Tuesday, August 11, 2009

Let's do a little imaginative concretizing

Robert Spencer in an
article on Jihad Watch today suggest that we “... call upon Muslims in the U.S. to repudiate and teach against Islam’s traditional apostasy law, or face stiff penalties up to and including deportation...”

Let’s do a little imaginative concretizing: How exactly would this work? Let’s say by the time the U.S. is even ready to begin implementing Spencer’s advice here, some 25 years from now, there will be at least 5 million Muslim in the U.S.
Is the U.S. going to call upon all 5 million to “repudiate and teach against” the death penalty for apostasy?

If so, let’s take the “repudiation” part first: how would that be implemented? Would we require all 5 million to report to some government office in their region to sign a form that stipulates such a repudiation? Or perhaps they could just repudiate on-line, at
repudiate-ridda-hadd/depofjustice.gov ? The bureaucratic red-tape nightmare is easy to imagine, involving also the problem of enforcement—what do we do when Muslims do not report to the office in time or do not register online in time, etc.

This is not to mention the flimsiness of verification and trust that would afflict the whole enterprise: would the fact that Muslims simply sign a form mean that we can trust them? This of course applies to any and all stipulations we would require of them—not merely repudiation on the apostasy issue, but also the jihad issue, the loyalty issue to non-Islamic governments, etc.

If, however, we would not require all 5 million to formally register their repudiation, which Muslims would we choose to represent them? Only their clerics? Their clerics and their “community leaders”? This would be more bureaucratically manageable of course than requiring all 5 million, but it would be afflicted with an even worse verification/trust problem—for not only can we not reasonable trust any given Muslim cleric who simply rubber-stamps his repudiation, we would in that circumstance not even have any repudiation from the Muslim masses at all. The same verification/trust problem pertains to Spencer’s second part of his suggestion—the “teach against” part. Just because some imams happen to “teach against” the death penalty for apostasy, this doesn’t mean they really believe it.
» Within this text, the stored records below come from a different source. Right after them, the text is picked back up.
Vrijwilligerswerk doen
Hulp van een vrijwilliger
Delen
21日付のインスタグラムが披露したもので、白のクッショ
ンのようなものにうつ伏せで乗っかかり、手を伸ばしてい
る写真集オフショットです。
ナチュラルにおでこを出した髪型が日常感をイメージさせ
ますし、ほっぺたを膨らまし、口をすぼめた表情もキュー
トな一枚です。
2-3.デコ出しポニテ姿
And, of course, this would require pervasive monitoring of mosques and other Islamic centers, to make sure they are following this rule.

This brings us to another problem involved here: Such a comprehensive policy would formalize a mass posture and display of hostility and distrust against our own Muslim population: and again, by the time our society (thoroughly deformed by PC MC as it currently is) has become ready to even begin to implement such procedures (let alone even contemplate them), our Muslim population will have increased greatly, likely by two million or more. Such a policy would officially bring out into the open an antagonism between our society and millions of Muslims within our borders. And we all know how mass Muslim populations behave when they feel antagonism against them—hell, too many of them act up treasonously even when they are
mollycoddled, as they are now throughout the West.

Now, I admit, there might be an up side to this problem—i.e., it would be like bringing a boil on your skin to a state of inflammation the better to lance it and cure it—i.e. if I must spell it out, if it would trigger mass anti-social and criminal behaviors of Muslims; and then our government could then take the next logical step and crack down on them and deport them etc. Nevertheless, I still maintain that instead of steering our society toward this kind of reconfiguration that would bring in its train all these headaches and potentials for insurrections and military crackdowns by our National Guard, etc., we should instead work to steer our society toward the much better, more efficient, more logical, and ultimately more humane measure: D.A.M.N.—Deport All Muslims Now. For us to continue to agitate for piece-meal measures (whether Spencer’s rather mild approach or Lawrence Auster’s seemingly bolder but ultimately no less incoherent and insufficient approach) is to tend to have the effect of actually counter-productively working against the process of sociopolitical reconfiguration toward the more logical approach of D.A.M.N.